**** Information

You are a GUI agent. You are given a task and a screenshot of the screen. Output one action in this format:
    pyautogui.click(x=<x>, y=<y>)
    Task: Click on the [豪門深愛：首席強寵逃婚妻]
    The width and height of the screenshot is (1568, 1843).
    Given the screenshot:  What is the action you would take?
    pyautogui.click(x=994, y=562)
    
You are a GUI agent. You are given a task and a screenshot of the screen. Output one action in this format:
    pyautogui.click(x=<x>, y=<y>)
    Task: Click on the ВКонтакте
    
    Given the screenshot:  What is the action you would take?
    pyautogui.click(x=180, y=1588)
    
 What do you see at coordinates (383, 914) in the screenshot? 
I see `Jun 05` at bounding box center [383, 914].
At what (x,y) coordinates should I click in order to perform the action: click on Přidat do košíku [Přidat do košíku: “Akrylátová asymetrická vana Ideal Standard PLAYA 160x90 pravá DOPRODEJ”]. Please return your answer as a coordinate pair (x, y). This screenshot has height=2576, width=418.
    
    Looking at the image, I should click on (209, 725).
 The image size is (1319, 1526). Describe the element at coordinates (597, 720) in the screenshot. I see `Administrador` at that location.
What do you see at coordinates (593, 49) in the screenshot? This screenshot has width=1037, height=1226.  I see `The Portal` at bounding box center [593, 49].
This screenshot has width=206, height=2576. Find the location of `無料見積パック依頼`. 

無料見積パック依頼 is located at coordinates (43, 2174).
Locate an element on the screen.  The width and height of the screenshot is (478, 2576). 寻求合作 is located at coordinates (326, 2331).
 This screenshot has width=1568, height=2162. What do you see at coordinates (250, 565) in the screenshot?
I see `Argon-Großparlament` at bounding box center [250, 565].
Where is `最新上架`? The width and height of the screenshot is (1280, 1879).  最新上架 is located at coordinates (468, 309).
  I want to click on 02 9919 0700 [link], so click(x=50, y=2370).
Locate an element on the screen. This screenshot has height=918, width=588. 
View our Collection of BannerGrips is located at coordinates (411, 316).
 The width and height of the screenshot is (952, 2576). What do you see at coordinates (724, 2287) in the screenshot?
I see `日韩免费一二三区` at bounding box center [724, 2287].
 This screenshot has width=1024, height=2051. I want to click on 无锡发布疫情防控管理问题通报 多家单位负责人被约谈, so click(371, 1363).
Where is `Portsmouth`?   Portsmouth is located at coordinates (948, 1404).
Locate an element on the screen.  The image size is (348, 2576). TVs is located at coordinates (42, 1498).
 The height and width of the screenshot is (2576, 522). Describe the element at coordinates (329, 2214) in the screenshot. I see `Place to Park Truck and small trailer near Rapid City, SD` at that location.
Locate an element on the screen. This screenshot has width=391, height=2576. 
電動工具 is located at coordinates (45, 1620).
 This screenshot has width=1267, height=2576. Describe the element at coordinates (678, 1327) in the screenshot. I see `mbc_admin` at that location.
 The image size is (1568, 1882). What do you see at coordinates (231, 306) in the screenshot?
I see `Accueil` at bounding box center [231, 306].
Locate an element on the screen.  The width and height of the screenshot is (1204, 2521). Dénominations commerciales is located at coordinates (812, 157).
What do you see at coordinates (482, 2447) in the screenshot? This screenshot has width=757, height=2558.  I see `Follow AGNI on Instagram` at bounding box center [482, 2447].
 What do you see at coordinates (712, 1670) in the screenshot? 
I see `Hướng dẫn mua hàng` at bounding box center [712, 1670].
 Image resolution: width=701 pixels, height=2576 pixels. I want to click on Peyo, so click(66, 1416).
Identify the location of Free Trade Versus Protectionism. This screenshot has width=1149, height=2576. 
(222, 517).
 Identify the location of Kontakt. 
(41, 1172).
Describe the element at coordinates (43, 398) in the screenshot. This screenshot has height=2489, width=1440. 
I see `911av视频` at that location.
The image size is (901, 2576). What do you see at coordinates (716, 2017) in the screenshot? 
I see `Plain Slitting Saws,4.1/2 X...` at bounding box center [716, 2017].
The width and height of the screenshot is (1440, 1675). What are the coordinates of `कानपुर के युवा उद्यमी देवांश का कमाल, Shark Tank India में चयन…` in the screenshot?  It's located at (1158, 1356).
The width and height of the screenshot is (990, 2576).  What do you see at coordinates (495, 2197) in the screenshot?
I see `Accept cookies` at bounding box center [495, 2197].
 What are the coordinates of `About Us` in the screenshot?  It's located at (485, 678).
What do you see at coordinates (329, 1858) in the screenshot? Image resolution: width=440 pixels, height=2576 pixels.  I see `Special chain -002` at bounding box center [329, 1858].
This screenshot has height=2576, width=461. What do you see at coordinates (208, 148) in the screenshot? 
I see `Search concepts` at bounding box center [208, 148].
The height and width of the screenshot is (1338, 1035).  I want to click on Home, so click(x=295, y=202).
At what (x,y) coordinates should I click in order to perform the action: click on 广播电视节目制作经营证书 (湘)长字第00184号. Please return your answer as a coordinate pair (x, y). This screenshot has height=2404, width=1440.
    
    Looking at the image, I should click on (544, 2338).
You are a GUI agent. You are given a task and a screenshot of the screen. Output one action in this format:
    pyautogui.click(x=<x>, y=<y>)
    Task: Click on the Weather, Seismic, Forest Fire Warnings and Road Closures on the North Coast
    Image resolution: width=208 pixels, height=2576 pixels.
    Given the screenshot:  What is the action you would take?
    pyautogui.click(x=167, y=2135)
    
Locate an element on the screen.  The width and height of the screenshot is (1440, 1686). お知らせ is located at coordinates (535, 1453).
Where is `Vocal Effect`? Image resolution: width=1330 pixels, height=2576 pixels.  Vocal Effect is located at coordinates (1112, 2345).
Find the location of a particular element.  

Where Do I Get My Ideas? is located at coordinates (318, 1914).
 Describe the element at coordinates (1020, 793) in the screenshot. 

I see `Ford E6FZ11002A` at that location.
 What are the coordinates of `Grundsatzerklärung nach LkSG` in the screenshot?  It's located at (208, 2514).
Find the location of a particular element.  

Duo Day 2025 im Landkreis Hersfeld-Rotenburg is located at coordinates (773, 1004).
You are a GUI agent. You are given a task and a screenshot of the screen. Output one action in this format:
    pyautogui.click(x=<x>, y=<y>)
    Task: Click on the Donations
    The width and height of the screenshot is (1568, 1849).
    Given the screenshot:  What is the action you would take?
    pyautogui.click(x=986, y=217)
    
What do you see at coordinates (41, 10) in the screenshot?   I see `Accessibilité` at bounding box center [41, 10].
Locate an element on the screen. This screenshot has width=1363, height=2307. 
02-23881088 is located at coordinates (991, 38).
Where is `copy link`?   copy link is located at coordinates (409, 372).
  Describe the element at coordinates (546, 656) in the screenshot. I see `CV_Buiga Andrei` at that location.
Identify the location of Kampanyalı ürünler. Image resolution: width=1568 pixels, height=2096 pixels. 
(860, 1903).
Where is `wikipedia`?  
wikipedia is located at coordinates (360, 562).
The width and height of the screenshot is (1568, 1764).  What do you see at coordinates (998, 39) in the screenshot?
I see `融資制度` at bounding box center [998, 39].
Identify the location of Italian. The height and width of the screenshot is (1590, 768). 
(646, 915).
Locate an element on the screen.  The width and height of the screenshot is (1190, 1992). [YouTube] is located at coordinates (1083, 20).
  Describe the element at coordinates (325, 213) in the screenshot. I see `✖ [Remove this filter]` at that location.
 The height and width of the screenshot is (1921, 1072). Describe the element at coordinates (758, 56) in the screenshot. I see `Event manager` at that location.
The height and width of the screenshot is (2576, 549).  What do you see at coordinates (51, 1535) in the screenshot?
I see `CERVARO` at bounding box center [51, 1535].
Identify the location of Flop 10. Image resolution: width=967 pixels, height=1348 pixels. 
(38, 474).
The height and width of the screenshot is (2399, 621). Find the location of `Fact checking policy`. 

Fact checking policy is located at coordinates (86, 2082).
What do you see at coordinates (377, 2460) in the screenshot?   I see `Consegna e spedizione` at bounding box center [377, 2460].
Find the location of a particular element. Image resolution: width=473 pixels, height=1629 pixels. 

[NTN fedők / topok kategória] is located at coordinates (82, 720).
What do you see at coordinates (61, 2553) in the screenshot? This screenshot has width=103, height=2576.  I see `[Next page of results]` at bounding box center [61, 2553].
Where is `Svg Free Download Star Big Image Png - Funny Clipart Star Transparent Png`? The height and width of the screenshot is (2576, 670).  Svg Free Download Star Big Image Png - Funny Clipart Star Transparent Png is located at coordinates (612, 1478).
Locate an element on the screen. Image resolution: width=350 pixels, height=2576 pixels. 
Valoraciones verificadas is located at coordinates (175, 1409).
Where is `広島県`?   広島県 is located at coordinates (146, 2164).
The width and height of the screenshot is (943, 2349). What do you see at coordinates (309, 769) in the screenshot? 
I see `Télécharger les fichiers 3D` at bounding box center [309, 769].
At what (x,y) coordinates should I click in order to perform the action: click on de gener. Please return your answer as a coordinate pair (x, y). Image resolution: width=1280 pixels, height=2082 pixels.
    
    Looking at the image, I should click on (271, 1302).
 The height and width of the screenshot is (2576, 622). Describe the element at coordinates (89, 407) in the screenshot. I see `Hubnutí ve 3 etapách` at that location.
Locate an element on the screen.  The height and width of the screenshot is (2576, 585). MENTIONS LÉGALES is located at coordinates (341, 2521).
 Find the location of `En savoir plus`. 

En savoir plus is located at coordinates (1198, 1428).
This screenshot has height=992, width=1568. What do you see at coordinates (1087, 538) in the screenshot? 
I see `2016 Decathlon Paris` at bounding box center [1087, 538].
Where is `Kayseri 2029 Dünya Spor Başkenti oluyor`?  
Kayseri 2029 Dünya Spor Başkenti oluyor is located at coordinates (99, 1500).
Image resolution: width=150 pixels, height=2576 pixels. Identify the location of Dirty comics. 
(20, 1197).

********

* Requirement *
Nothing should appear in the output except the lines from the one with "Image resolution: width=150" through the end of the records above, copied exactly.

* Exercise answer *
Image resolution: width=150 pixels, height=2576 pixels. Identify the location of Dirty comics. 
(20, 1197).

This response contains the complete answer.